Que la terrible ola de estupidez izquierdista que vivimos tuviese lugar sólo en España supondría un cierto fastidio –¡justo nos tenía que tocar a nosotros!– pero también no poco alivio: siempre podríamos pensar que nosotros mismos o al menos nuestros hijos tendríamos algún lugar en el que refugiarnos de tanta imbecilidad y, también hay que decirlo, tanta maldad.
Sin embargo, "¡ay mísero de mí, ay infelice!", lo cierto es que esta ola no sólo está anegando España sino prácticamente todo el mundo y a su paso, como al de un tsunami, no está quedando en pie ni aquello que considerábamos sagrado ya no para la religión, sino para la propia civilización.
No hace tanto, no hay que remontarse a cuando ustedes y yo éramos niños, las quemas de libros de los nazis eran uno de los ejemplos más claros de la barbarie a la que puede llegar el ser humano. Hoy en día no los queman porque queda feo y si te descuidas libera CO2, pero el fondo es el mismo: unos totalitarios que se creen con derecho de decirnos a los demás qué debemos leer, qué debemos hacer y, sobre todo, qué debemos pensar.

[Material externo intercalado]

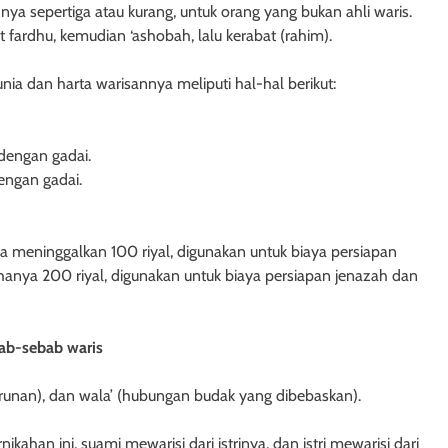
nya sepertiga atau kurang, untuk orang yang bukan ahli waris.
9 bulan ago
fardhu, kemudian ‘ashobah, lalu kerabat (rahim).
a dan harta warisannya meliputi hal-hal berikut:
dengan gadai.
engan gadai.
ia meninggalkan 100 riyal, digunakan untuk biaya persiapan
n hanya 200 riyal, digunakan untuk biaya persiapan jenazah dan
HAK TANGGUNGAN
HUKUM JAMINAN - HAK TANGGUNGAN
ab-sebab waris
 Undang-Undang
Pasal 29 Undang-Undang Nom
urunan), dan wala’ (hubungan budak yang dibebaskan).
996 tentang Hak
Tahun 1996 tentang Hak
entuan Penutup
Tanggungan: Pencabutan Kete
ahan ini, suami mewarisi dari istrinya, dan istri mewarisi dari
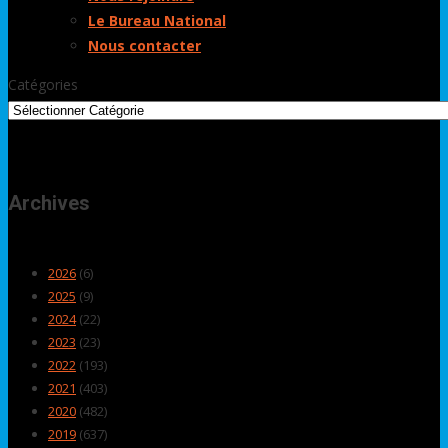
Le Bureau National
Nous contacter
Catégories
Archives
2026
(6)
2025
(9)
2024
(22)
2023
(23)
2022
(193)
2021
(403)
2020
(482)
2019
(637)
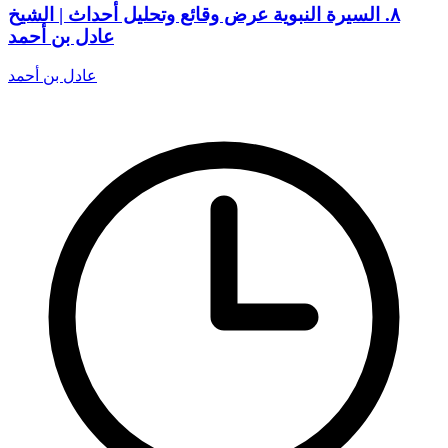
٨. السيرة النبوية عرض وقائع وتحليل أحداث | الشيخ
عادل بن أحمد
عادل بن أحمد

Les confieso que la mayor parte de esto no lo vi venir: la censura a obras que se limitan a reflejar la realidad de su tiempo, la supresión de palabras, que los negritos de Agatha Christie acaben convertidos en diez afrobritánicos, las críticas al Prado porque ofrece una visión muy nosequé de la mujer… Cualquier día le reprocharán a Bach que su música es la de un hombre cisgénero, blanco y hetero. Y no, no voy a comprobar en Google si ya lo han hecho porque no quiero llevarme un disgusto.
Me surgen todas estas reflexiones tan sombrías al leer la noticia, por otro lado también esperanzadora, de que los jóvenes están creando clubes de lectura en Estados Unidos para leer libros censurados. Como si en lugar de en el paraíso de la libertad de expresión y en la era de internet viviesen en una dictadura de mediados del siglo XX. Terrorífico.
Miren, yo no soy de esos gafapasta que van por ahí llorando subvenciones porque "la cultura es esencial para la vida" de todo el mundo, por suerte o por desgracia basta con salir a la calle o encender la televisión para darnos cuenta de que no lo es. Sin embargo, sí creo que la cultura –en todas sus variantes, desde la gastronomía a esa maravillosa invención intelectual que son los derechos humanos– es una parte muy importante de lo que nos hace únicos como especie, de lo que nos separa de la selva.
Precisamente por eso la quieren destruir, que es de lo que va toda esta oleada de wokismo y salvajismo, de fanatismo totalitario. Si hace treinta, veinte o diez años me hubiesen dicho que los jóvenes tienen que reunirse en clubes casi clandestinos para leer libros, que Matar a un ruiseñor iba a ser prohibida en colegios de EEUU, que alguien tendría los cojones de cambiar palabras en novelas de Roald Dahl… me habría reído. Pero está pasando, van a por todas y, si les dejamos, esta izquierda liberticida nos va a dejar la cabeza que El florido pensil va a dejar de ser una obra más o menos histórica para convertirse en premonitoria. No lo consintamos, lo que está en juego no son los libros, es la civilización.